BEGIN RECORDS FOR THE TASK
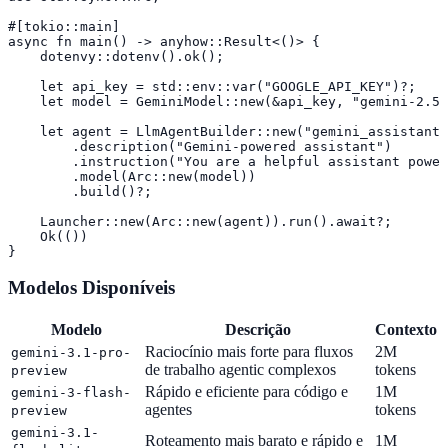
#[tokio::main]

async fn main() -> anyhow::Result<()> {

    dotenvy::dotenv().ok();

    let api_key = std::env::var("GOOGLE_API_KEY")?;

    let model = GeminiModel::new(&api_key, "gemini-2.5-
    let agent = LlmAgentBuilder::new("gemini_assistant"
        .description("Gemini-powered assistant")

        .instruction("You are a helpful assistant power
        .model(Arc::new(model))

        .build()?;

    Launcher::new(Arc::new(agent)).run().await?;

    Ok(())

}
Modelos Disponíveis
Modelo
Descrição
Contexto
Raciocínio mais forte para fluxos
2M
gemini-3.1-pro-
de trabalho agentic complexos
tokens
preview
Rápido e eficiente para código e
1M
gemini-3-flash-
agentes
tokens
preview
gemini-3.1-
Roteamento mais barato e rápido e
1M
END RECORDS FOR THE TASK
- INSTRUCTIONS TO FOLLOW -
Output the whole listing without change. Any picture is to be left out.

- THE ANSWER -
#[tokio::main]

async fn main() -> anyhow::Result<()> {

    dotenvy::dotenv().ok();

    let api_key = std::env::var("GOOGLE_API_KEY")?;

    let model = GeminiModel::new(&api_key, "gemini-2.5-
    let agent = LlmAgentBuilder::new("gemini_assistant"
        .description("Gemini-powered assistant")

        .instruction("You are a helpful assistant power
        .model(Arc::new(model))

        .build()?;

    Launcher::new(Arc::new(agent)).run().await?;

    Ok(())

}
Modelos Disponíveis
Modelo
Descrição
Contexto
Raciocínio mais forte para fluxos
2M
gemini-3.1-pro-
de trabalho agentic complexos
tokens
preview
Rápido e eficiente para código e
1M
gemini-3-flash-
agentes
tokens
preview
gemini-3.1-
Roteamento mais barato e rápido e
1M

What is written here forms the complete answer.